I have a windows partition which I accesse from opensuse 11, 64-bit. No problems writing and deleting files on the disk. The problem is that I cannot change rights on the folders or files, not even as root. I would like to give users separate rights to folders. How should I do it?
Those are the rights on all folders and files:
root: create och delete
users: create och delete
others: access files
Windows and ntfs partition rights are different to rights on linux partitions. I don’t think there is any way you can limit rights on either fat or ntfs filesystems in linux style - the filesystem doesn’t allow linux-type rights. Once it is shared/mounted on ntfs, that’s it.
To limit access, you must use a linux file system.
On Tue, 2009-08-18 at 21:56 +0000, magmos 019 wrote:
> Hello!
>
> I have a windows partition which I accesse from opensuse 11, 64-bit. No
> problems writing and deleting files on the disk. The problem is that I
> cannot change rights on the folders or files, not even as root. I would
> like to give users separate rights to folders. How should I do it?
About the best way is to turn this whole thing around and use openSUSE
as your file share. Then you get a somewhat functional mapping using
extended ACLs to what Windows uses. However, it isn’t perfect.
Also, you do NOT want to use normal chmod/chown etc. on them… you have
to use extended ACLs… of course, that’s IF you turn your problem
backwards and use openSUSE as the file share.
The Samba team at one time was going to supply a Windows piece (yes,
Windows software) that would give Windows knowledge of POSIX like
permissions… but the idea was scrapped several years ago.
The users are logging in to opensuse PC through Putty or NX client.
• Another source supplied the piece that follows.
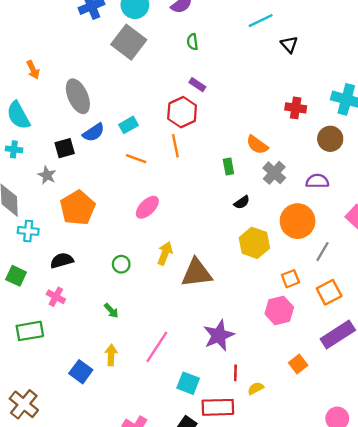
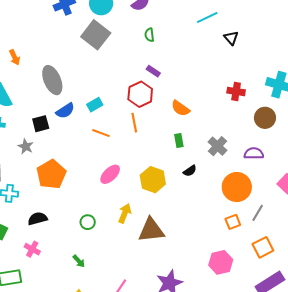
orange semicircle: (257, 145) -> (180, 108), moved
yellow hexagon: (254, 243) -> (153, 180), moved
orange square: (290, 279) -> (233, 222), moved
For everybody the partition is mounted. I do not understand what you mean by using “openSUSE as your file share”.
No, I think cjcox was implying to NOT use NTFS, which is the only way I
see it as well. NTFS permissions cannot be enforced outside windows
because, and this should hopefully be clear, there are no windows users in
Linux. How do you enforce access (or lack of access) for a user with SID
500 (or username Administrator) when there is no user in Linux named
Administrator, or magmos019, or ab? You cannot, so unless Linux were to
actually use windows users from the hard drive (which would be weird at
best) it cannot be done. Copy off the data, make the drive use a Linux
filesystem, copy back, and assign back rights as you see fit (setfacl for
setting extended attributes if needed).